Philip Ridley’s The Pitchfork Disney extrapolates this unease into an adult world, imagining the existence of two adults, alone for ten years, who cannot escape the mentality and the rituals of their childhood. Presley and Haley, played by Sam Caird and Charlotte Norris, are sinister from the outset, their gleeful gorging and flights of fancy counterbalanced by their shrill and intensely physical confrontations.

The cast are, without fail, excellent at portraying this surreal world. Sam Caird’s Presley is particularly shocking. His sickeningly evocative description of the fate of one pet was – if it’s possible to describe something so hideous as such – a high point, and Will McCallum’s bullying Cosmo Disney combines a mastery of playground politics with deep-seated insecurity and terrifying irrationality.

The agonizing, physical fear Charlotte Norris’ Haley exudes gives her intense vulnerability, which is masterfully exploited. They all convey a deeply unsettling juxtaposition between the grotesqueness of their reality and the simplicity of their mindset.
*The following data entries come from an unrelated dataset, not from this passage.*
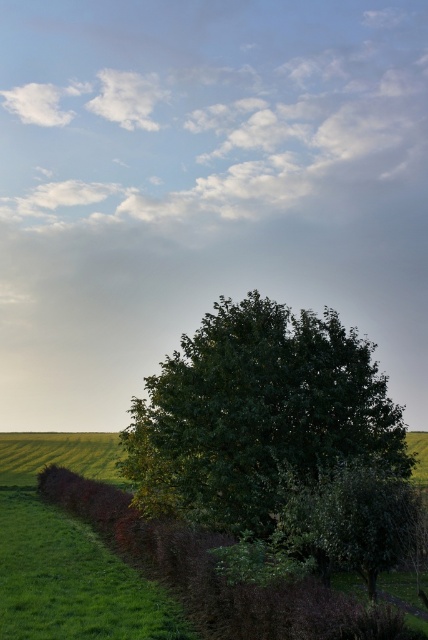 Question: Which point appears closest to the camera in this image?

Choices:
 (A) (225, 428)
 (B) (76, 488)

Answer: (A)

Question: Which point is closer to the camera?

Choices:
 (A) (237, 321)
 (B) (67, 506)

Answer: (A)

Question: Can you confirm if green leafy tree at center is smaller than brown textured hedge at lower left?

Choices:
 (A) yes
 (B) no

Answer: (A)

Question: Can you confirm if green leafy tree at center is wider than brown textured hedge at lower left?

Choices:
 (A) no
 (B) yes

Answer: (A)

Question: Does green leafy tree at center appear on the left side of brown textured hedge at lower left?

Choices:
 (A) no
 (B) yes

Answer: (A) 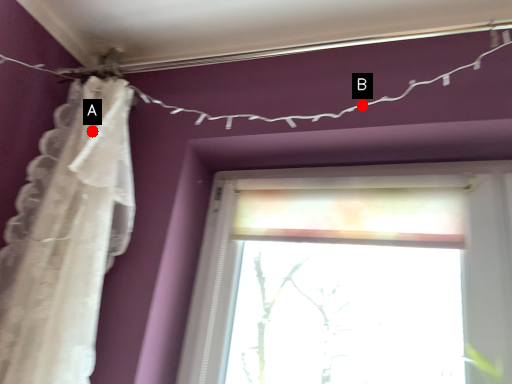 Question: Two points are circled on the image, labeled by A and B beside each circle. Which point appears closest to the camera in this image?

Choices:
 (A) A is closer
 (B) B is closer

Answer: (B) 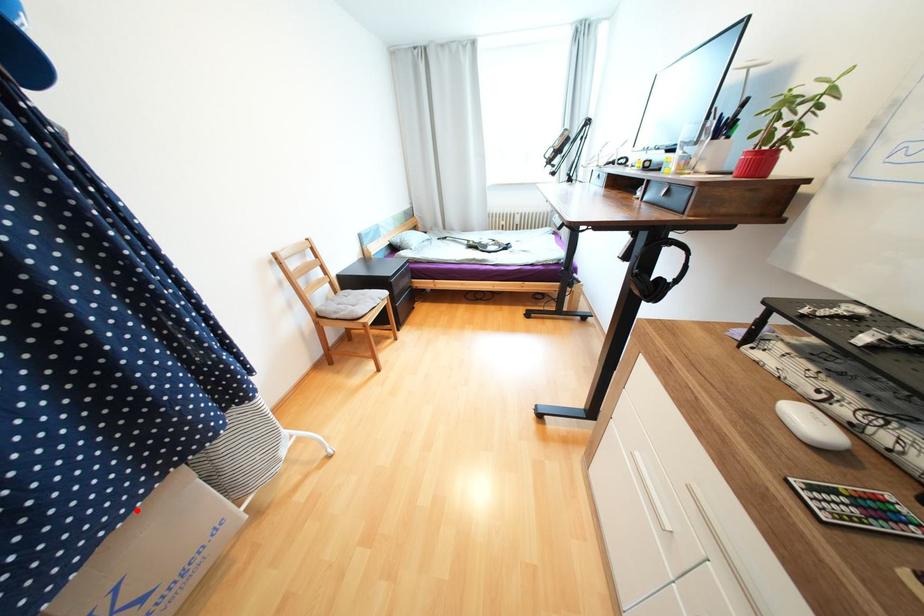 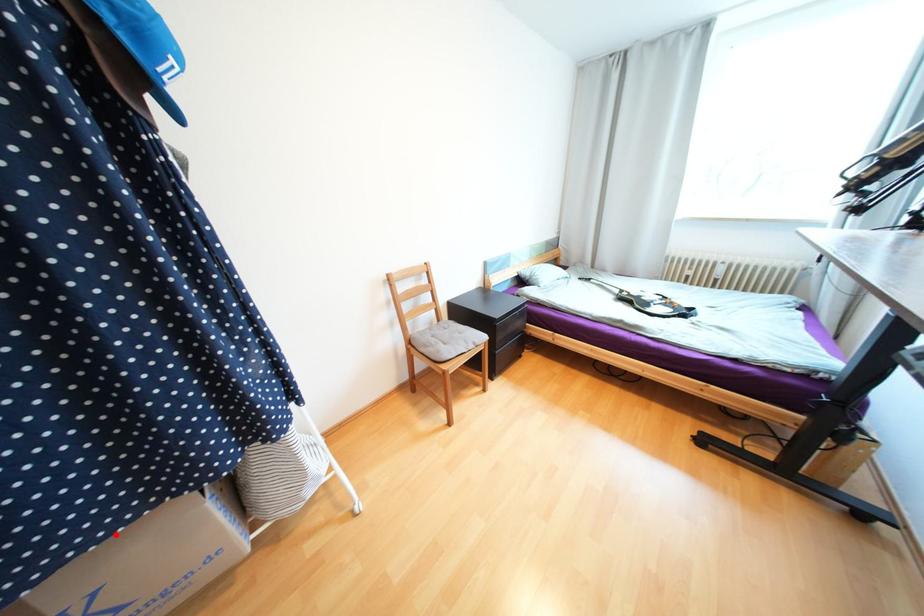 I am providing you with two images of the same scene from different viewpoints. A red point is marked on the first image and another point is marked on the second image. Do the highlighted points in image1 and image2 indicate the same real-world spot?

Yes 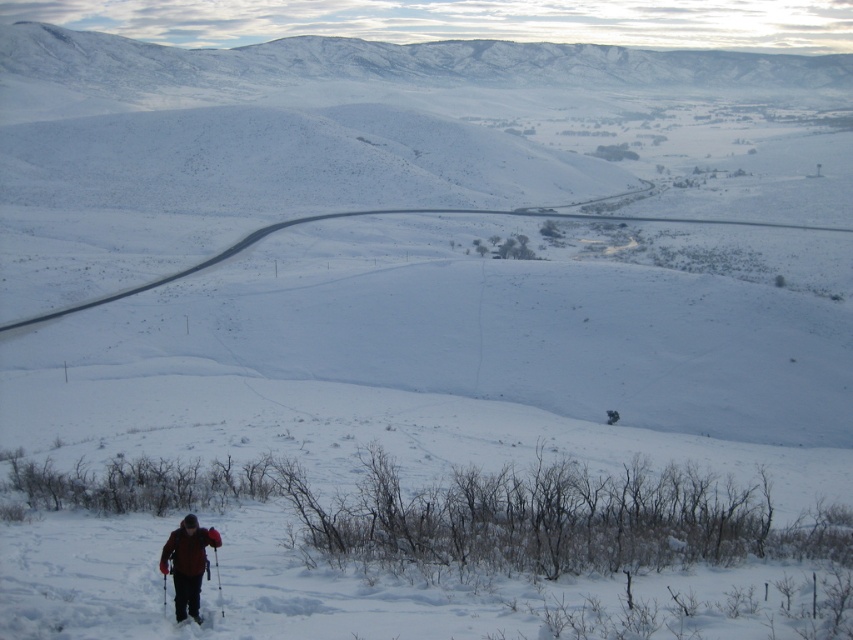 You are a hiker trying to locate your gear. You see a red fleece jacket at lower left and a black matte ski at lower left. Which item is positioned more to the left?

The red fleece jacket at lower left is positioned more to the left than the black matte ski at lower left. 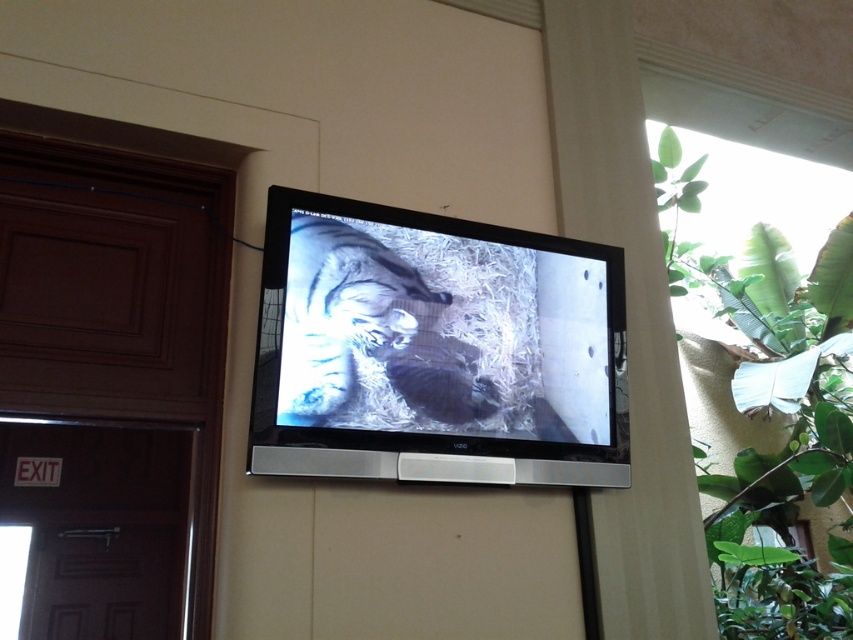 Question: Which point appears farthest from the camera in this image?

Choices:
 (A) (349, 243)
 (B) (827, 340)

Answer: (B)

Question: Can you confirm if matte black tv at center is positioned to the left of green leafy plant at upper right?

Choices:
 (A) yes
 (B) no

Answer: (A)

Question: Is matte black tv at center closer to camera compared to green leafy plant at upper right?

Choices:
 (A) no
 (B) yes

Answer: (B)

Question: Does matte black tv at center have a greater width compared to green leafy plant at upper right?

Choices:
 (A) no
 (B) yes

Answer: (A) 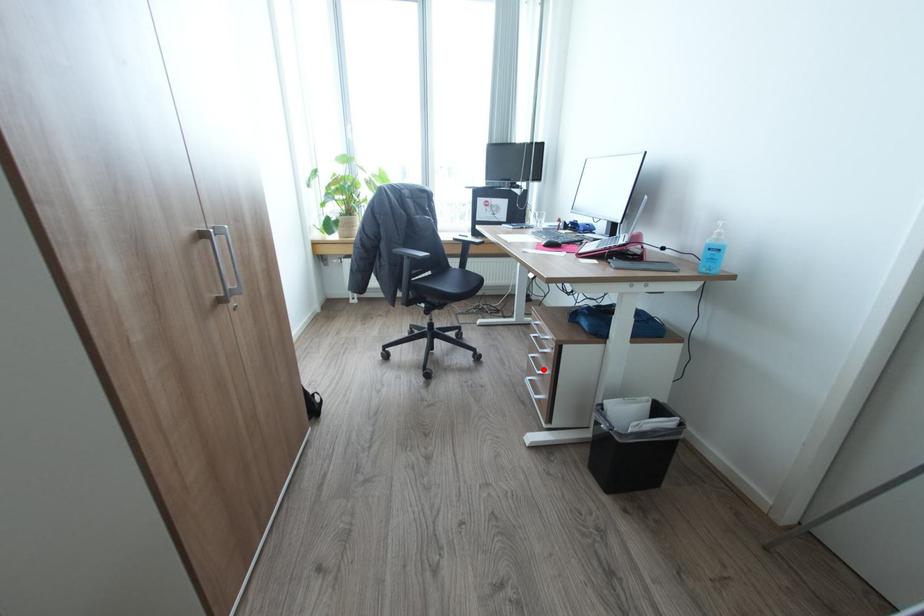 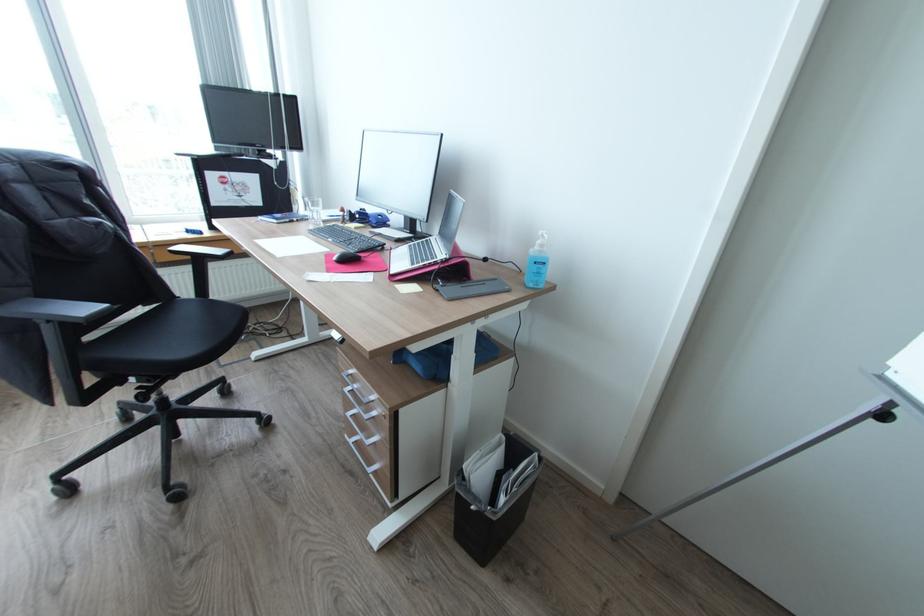 Locate, in the second image, the point that corresponds to the highlighted location in the first image.

(372, 438) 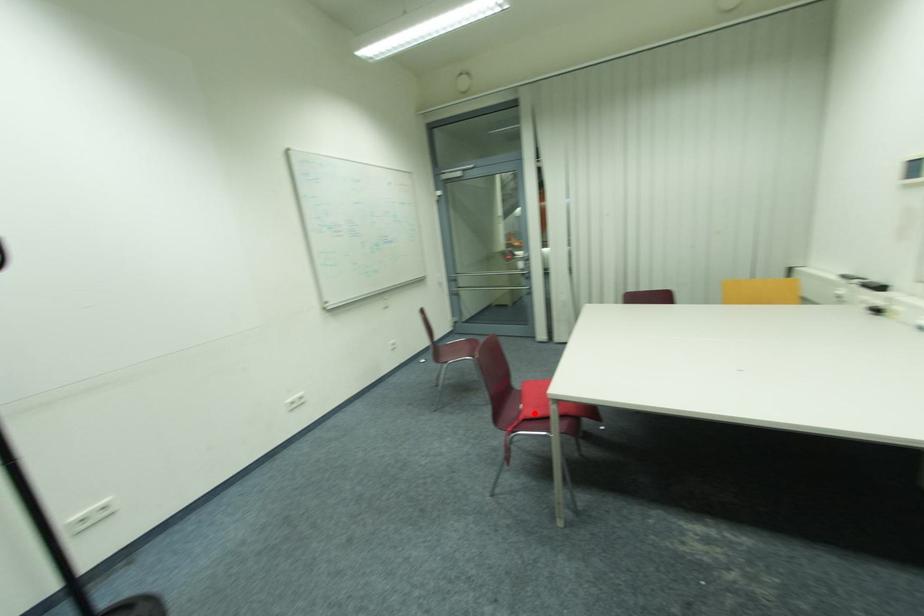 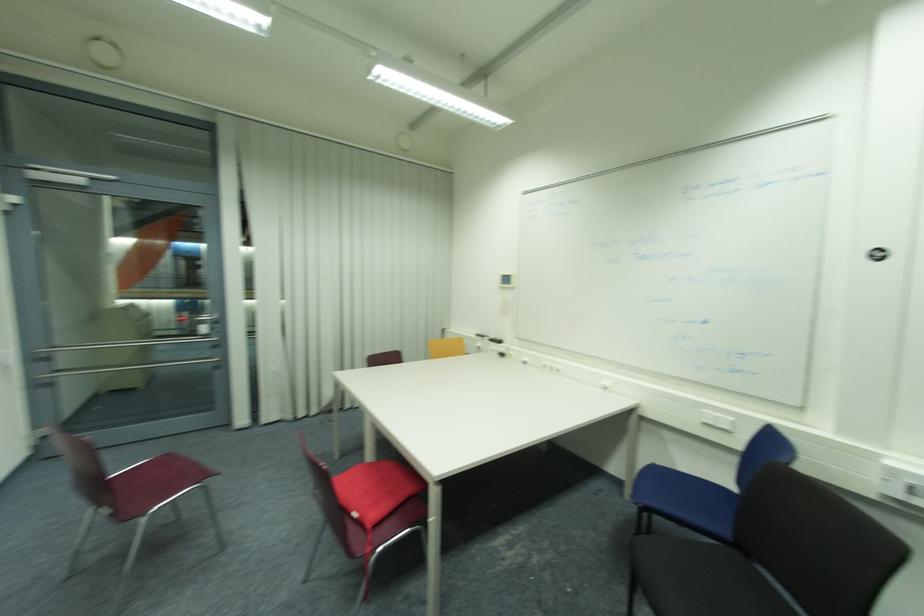 The point at the highlighted location is marked in the first image. Where is the corresponding point in the second image?

(377, 519) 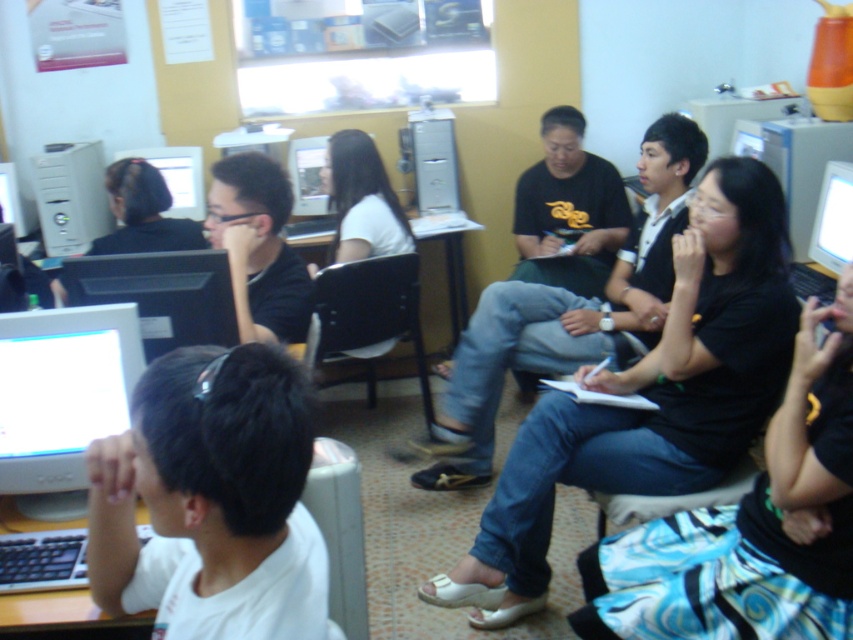 You are setting up a new computer desk and need to know the width of the monitors to arrange them properly. Which monitor, the matte black monitor at center or the bright white plastic monitor at upper right, has a greater width?

The matte black monitor at center might be wider than bright white plastic monitor at upper right according to the description.

You are standing in the computer lab and want to reach a point that is exactly 1.48 meters away from you. Can you reach the point labeled as point (3,390)?

Yes, the point labeled as point (3,390) is exactly 1.48 meters from the viewer, so you can reach it. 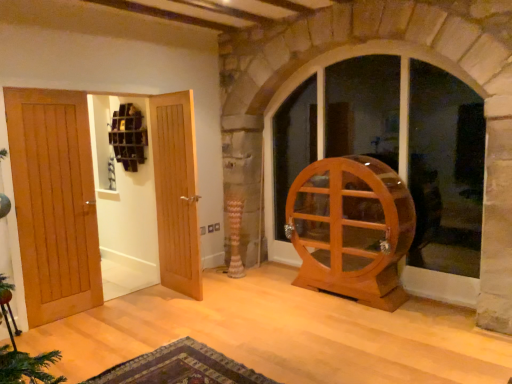 Locate an element on the screen. This screenshot has width=512, height=384. free space between light brown wood door at left, the 3th door in the right-to-left sequence, and light brown wood door at center, which ranks as the third door in left-to-right order is located at coordinates (125, 309). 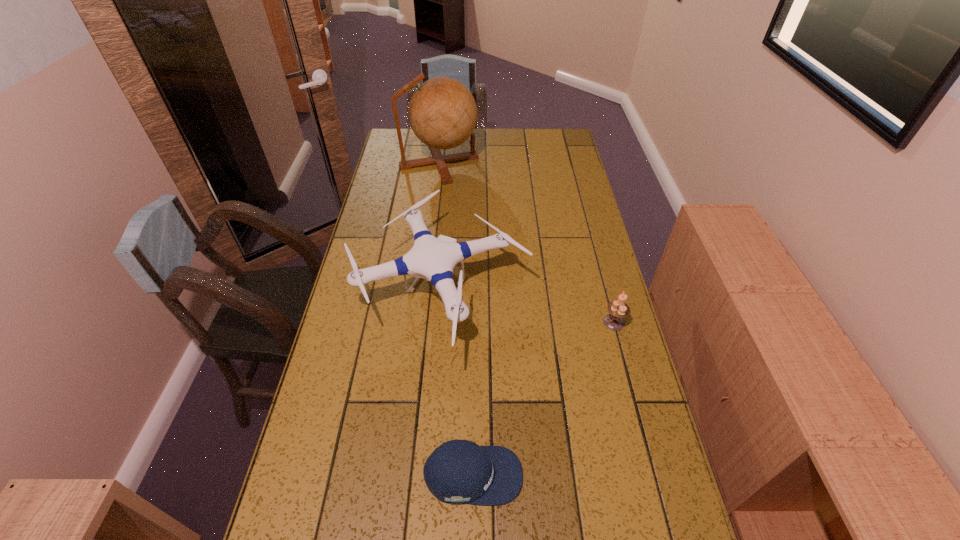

They seem to immerse themselves into their roles, with their lisping tones and childish syllabic stress emulating the language of a child perfectly without losing sight of the tone. They manage to avoid sounding like an irritating couple trying to be cute, instead using the infantile language to add to the intensity.

This is a play that refuses to allow the audience even the tiniest glimmer of comfort. Even in the calm, sunny setting of this short preview, there was a disquieting sense of voyeurism. Moments of fleeting calm are overwhelmed by a portentous, palpable sense of unease, which repeatedly climaxes in the characters’ hysterically violent dramatic monologues. Their memories are incredibly vivid and invariably disturbing, frequently teetering on the fine line between innocence and callous sadism.

This is not a play that will be easy to forget. If you can cope with such immersive intensity, don’t miss it.